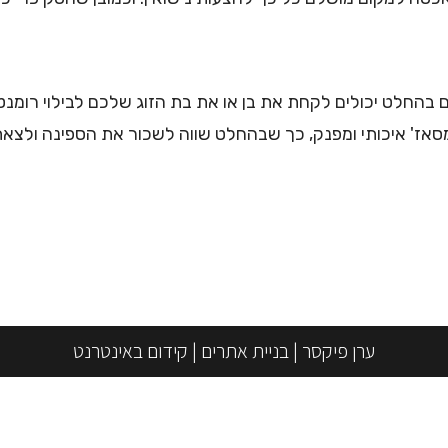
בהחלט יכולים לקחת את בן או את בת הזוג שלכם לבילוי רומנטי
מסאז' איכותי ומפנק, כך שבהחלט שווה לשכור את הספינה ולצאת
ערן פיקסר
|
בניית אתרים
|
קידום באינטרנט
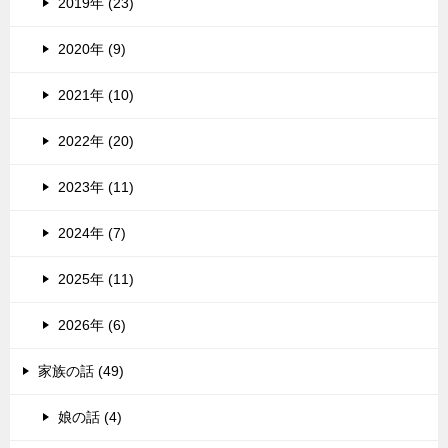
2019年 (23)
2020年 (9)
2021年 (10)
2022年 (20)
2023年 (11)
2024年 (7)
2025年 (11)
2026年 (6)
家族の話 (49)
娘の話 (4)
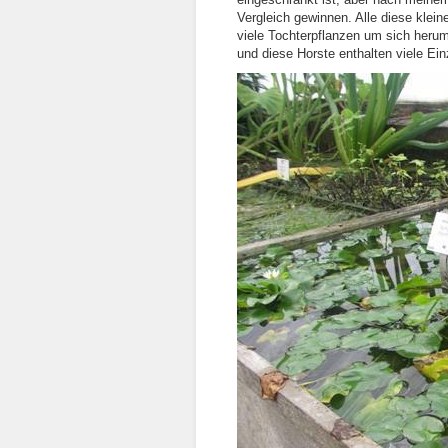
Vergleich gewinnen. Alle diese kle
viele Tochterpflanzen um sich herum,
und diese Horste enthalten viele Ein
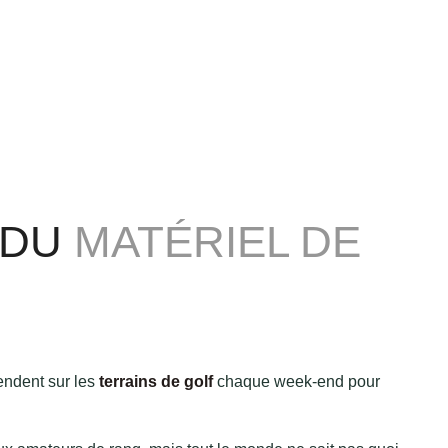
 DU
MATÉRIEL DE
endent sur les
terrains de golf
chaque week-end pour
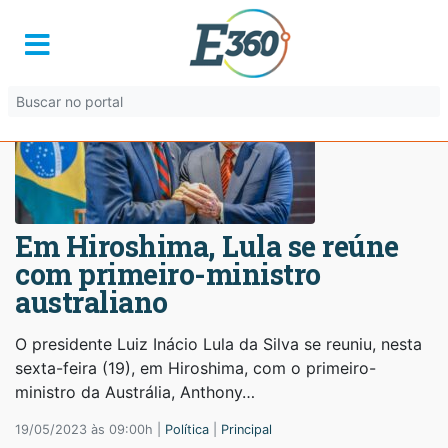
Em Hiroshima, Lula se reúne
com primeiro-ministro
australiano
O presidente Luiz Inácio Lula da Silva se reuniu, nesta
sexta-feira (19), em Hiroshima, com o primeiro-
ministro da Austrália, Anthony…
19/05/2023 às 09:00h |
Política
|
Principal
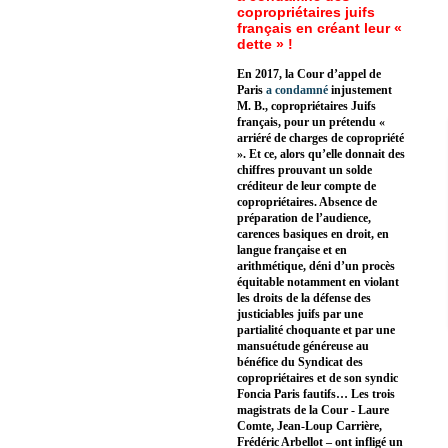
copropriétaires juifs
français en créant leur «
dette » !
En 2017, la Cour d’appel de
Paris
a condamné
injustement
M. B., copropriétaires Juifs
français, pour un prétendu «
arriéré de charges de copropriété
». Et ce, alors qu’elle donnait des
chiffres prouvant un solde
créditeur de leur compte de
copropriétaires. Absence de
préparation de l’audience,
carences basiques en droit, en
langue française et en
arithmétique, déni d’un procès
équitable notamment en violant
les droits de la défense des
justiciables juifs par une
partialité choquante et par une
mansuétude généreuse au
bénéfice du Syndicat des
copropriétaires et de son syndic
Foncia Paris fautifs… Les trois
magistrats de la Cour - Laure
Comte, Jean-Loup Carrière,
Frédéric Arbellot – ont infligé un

•••••

→ ACTION ITEM: Begin with the line that holds "créditeur de leur compte de" and write out each line from there to the end of the material, exactly as it stands. Include nothing else.

→ EXERCISE RESULT:
créditeur de leur compte de
copropriétaires. Absence de
préparation de l’audience,
carences basiques en droit, en
langue française et en
arithmétique, déni d’un procès
équitable notamment en violant
les droits de la défense des
justiciables juifs par une
partialité choquante et par une
mansuétude généreuse au
bénéfice du Syndicat des
copropriétaires et de son syndic
Foncia Paris fautifs… Les trois
magistrats de la Cour - Laure
Comte, Jean-Loup Carrière,
Frédéric Arbellot – ont infligé un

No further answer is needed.